|Montage ─ Windows productivity software|
|The above shows a typical "main"
montage, as it might appear upon opening (after activating the Montage
Desktop window to show its full contents). This entire arrangement of
applications was obtained simply double-clicking the desktop icon for
main.mo3, which launched a couple of Windows Explorer windows (Today's
Data and My Links), Outlook Express (for email), an Internet Explorer
window navigated to a daily news site, and a Notepad window containing a
In addition to Shortcuts used for daily activities, this montage contains a few important folder Shortcuts, arranged along the left edge (Favorites, My Documents, Root drive, and My Computer). Of course, since these are Montage Shortcuts, they do more than their Windows counterparts, e.g. restoring exact window placement and Explorer options, monitoring and controlling the target window, and so on.
|The rest of this sample main montage contains
Shortcuts to other montages, each pertaining to a certain activity or
group of activities, for example astronomy, backups, clients, computer
maintenance, education, etc. (Subjects need not be mutually exclusive.)
These Shortcuts have been arranged into columns, alphabetically, for quick
reference and easy maintenance as the number of topics grows.
Also purely by convention, the main montage is placed at the upper right of the screen, so its title bar (at least) will usually be visible for rapid access. The Shortcuts in the uppermost row of this montage (highlighted in red) correspond to applications normally kept open, i.e. these are automatically opened when the montage is opened, and closed when the montage is closed.
Now let's suppose we double-clicked on "astronomy", after reviewing the usual daily news and email ...
|After opening the "astronomy" Shortcut, we see another montage window just below the main montage, plus another browser window navigated to a nice page of Hubble telescope images, because the Shortcut to this web page was left open last time we played with the astronomy montage. Because we've followed a consistent pattern of window arrangement, we still can recognize at least a portion of all the windows that were opened through the original Montage metafile, main.mo3, in the background.||Since astronomy is a very large subject, we
included only a handful of Shortcuts to selected web pages in the main
astronomy montage, e.g. home pages for Hubble, NASA, etc. Instead of
overcrowding the layout of astronomy.mo3, we created some more narrowly
defined, related montages, and added Shortcuts to them: deep space
graphics, graphic design, and Hubble.
Now suppose we opened the Shortcut to "deep space graphics" ...
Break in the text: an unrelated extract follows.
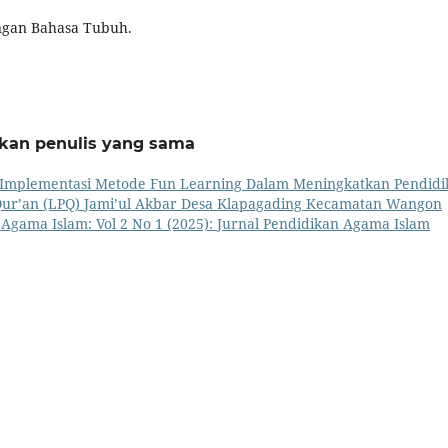
Dengan Bahasa Tubuh.
rkan penulis yang sama
Implementasi Metode Fun Learning Dalam Meningkatkan Pendidi
-Qur’an (LPQ) Jami’ul Akbar Desa Klapagading Kecamatan Wangon
 Agama Islam: Vol 2 No 1 (2025): Jurnal Pendidikan Agama Islam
|The "deep space graphics" montage
contains a selection of 5 Hubble images, to be considered as backgrounds
for a logo. These graphics are displayed as extreme reductions of large
JPG files, using Montage's built-in image
viewer. Next to each image is a
pair of Shortcuts, for viewing that file externally, either through Image
Composer (a graphical editing tool) or through Internet Explorer. The
highlighted Shortcut at the bottom corresponds to the large Image Composer
window (behind, at left), which was also opened by this montage.
Although the large size of these windows has obscured most, but not all of the previously visible windows, the title bars of the main montage and the astronomy montage are still easy see, and from either of those windows we could quickly get to any of the other open windows.
|Also note the highlighted Shortcut to
"astronomy" in the "deep space graphics" montage
itself. Even if the astronomy window were completely hidden from view, we
could immediately tell that it's open and bring that window
forward simply by double-clicking this Shortcut. The special gray
background indicates this is an auto-detected Shortcut, i.e.
it wasn't launched by this montage, but the connection to an
already-open target is recognized.
The remaining Shortcuts refer to a couple more related montages, "graphic design", and "Hubble", neither of which is currently open, and there is a folder Shortcut to the directory into which these graphics were downloaded, for reference.
Now let's open the Shortcut to "graphic design" ...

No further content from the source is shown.